# vinum FreeBSD+Linux dual-boot



## ikbendeman (Dec 18, 2009)

I have read that there is an implementation of vinum in linux as well. Are the implementations in FreeBSD and linux compatible? Has anyone had experience with this, or any other software raid solution compatible with both operating systems?


----------



## ikbendeman (Dec 29, 2009)

bump :/ I really would like to be able to do this, especially to share things like my mythtv database...


----------



## dennylin93 (Dec 29, 2009)

I don't use vinum, but I'm guessing that they're incompatible due to different filesystems. FreeBSD uses UFS while Linux uses ext2/ext3/ext4. As far as I know Linux doesn't support UFS.


----------



## fonz (Dec 29, 2009)

dennylin93 said:
			
		

> As far as I know Linux doesn't support UFS.

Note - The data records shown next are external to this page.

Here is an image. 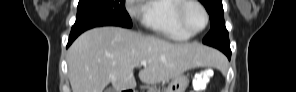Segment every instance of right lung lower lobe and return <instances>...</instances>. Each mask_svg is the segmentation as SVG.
Masks as SVG:
<instances>
[{
    "mask_svg": "<svg viewBox=\"0 0 296 92\" xmlns=\"http://www.w3.org/2000/svg\"><path fill=\"white\" fill-rule=\"evenodd\" d=\"M82 32V30H77V29H74L72 28L71 30V33H70V36H69V41H68V44H67V47L78 37V35H80Z\"/></svg>",
    "mask_w": 296,
    "mask_h": 92,
    "instance_id": "right-lung-lower-lobe-1",
    "label": "right lung lower lobe"
}]
</instances>
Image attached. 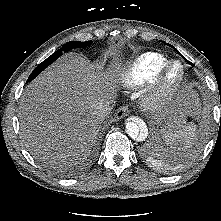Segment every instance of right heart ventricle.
I'll use <instances>...</instances> for the list:
<instances>
[{"label":"right heart ventricle","instance_id":"1","mask_svg":"<svg viewBox=\"0 0 221 221\" xmlns=\"http://www.w3.org/2000/svg\"><path fill=\"white\" fill-rule=\"evenodd\" d=\"M169 59L161 53L146 52L133 60L121 74V82L131 89H138L153 82Z\"/></svg>","mask_w":221,"mask_h":221}]
</instances>
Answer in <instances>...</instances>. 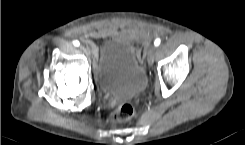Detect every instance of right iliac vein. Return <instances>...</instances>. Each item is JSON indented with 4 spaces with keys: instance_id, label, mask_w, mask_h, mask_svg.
<instances>
[{
    "instance_id": "1",
    "label": "right iliac vein",
    "mask_w": 245,
    "mask_h": 145,
    "mask_svg": "<svg viewBox=\"0 0 245 145\" xmlns=\"http://www.w3.org/2000/svg\"><path fill=\"white\" fill-rule=\"evenodd\" d=\"M79 48H80V50H82V51H86V48H85L83 45H80Z\"/></svg>"
}]
</instances>
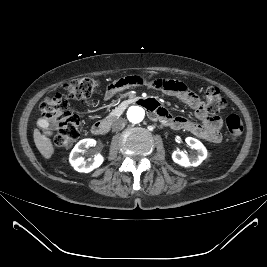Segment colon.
<instances>
[{
	"label": "colon",
	"instance_id": "colon-1",
	"mask_svg": "<svg viewBox=\"0 0 267 267\" xmlns=\"http://www.w3.org/2000/svg\"><path fill=\"white\" fill-rule=\"evenodd\" d=\"M99 88V82L94 78L74 79L64 84L40 104V114L44 121L57 126L58 132L54 144L58 148H70L80 137L81 124L79 117L70 110V100H87ZM206 108L210 113H218L226 106V100L215 87L205 91ZM226 126L231 140H237L243 131L241 118L231 114L226 118Z\"/></svg>",
	"mask_w": 267,
	"mask_h": 267
}]
</instances>
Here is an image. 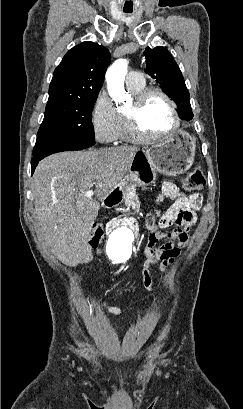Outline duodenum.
<instances>
[{
    "label": "duodenum",
    "mask_w": 243,
    "mask_h": 409,
    "mask_svg": "<svg viewBox=\"0 0 243 409\" xmlns=\"http://www.w3.org/2000/svg\"><path fill=\"white\" fill-rule=\"evenodd\" d=\"M120 200H121V193L119 190L115 189L104 199L103 206L105 208H111L117 205L120 202ZM116 226H127L133 231L136 230V223L132 219H122L119 221L112 222L108 225L107 229L112 230Z\"/></svg>",
    "instance_id": "obj_1"
}]
</instances>
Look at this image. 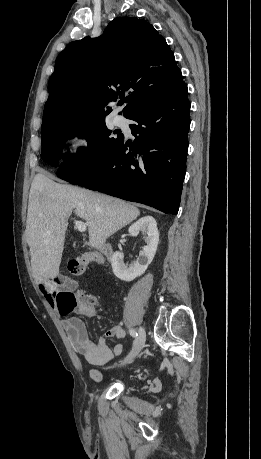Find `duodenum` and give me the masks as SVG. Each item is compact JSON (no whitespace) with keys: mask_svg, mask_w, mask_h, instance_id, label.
<instances>
[{"mask_svg":"<svg viewBox=\"0 0 261 459\" xmlns=\"http://www.w3.org/2000/svg\"><path fill=\"white\" fill-rule=\"evenodd\" d=\"M101 252L107 257V258H111L112 256V249L110 246L108 245H104L101 247Z\"/></svg>","mask_w":261,"mask_h":459,"instance_id":"obj_1","label":"duodenum"}]
</instances>
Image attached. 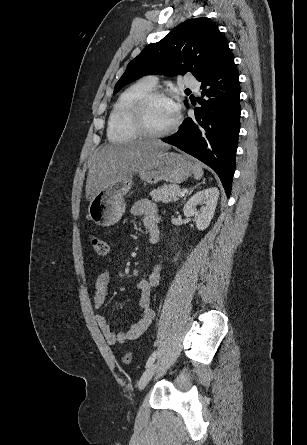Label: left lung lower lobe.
Wrapping results in <instances>:
<instances>
[{
    "instance_id": "obj_1",
    "label": "left lung lower lobe",
    "mask_w": 307,
    "mask_h": 445,
    "mask_svg": "<svg viewBox=\"0 0 307 445\" xmlns=\"http://www.w3.org/2000/svg\"><path fill=\"white\" fill-rule=\"evenodd\" d=\"M201 89L202 107L195 108V118H186L174 135L162 140L210 166L230 197L241 112L234 56L202 80Z\"/></svg>"
}]
</instances>
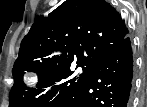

Good news (perhaps): it does.

Linux has been capable of reading UFS (including UFS2) for years. Write support has long been considered experimental to various degrees of reliability but can be considered usable in recent kernels and if I'm not mistaken since 2.6.30 it's no longer considered experimental (took them long enough...).

Alphons

Edit: @ikbendeman: You might want to ask this on LinuxQuestions or something, perhaps they know more.


----------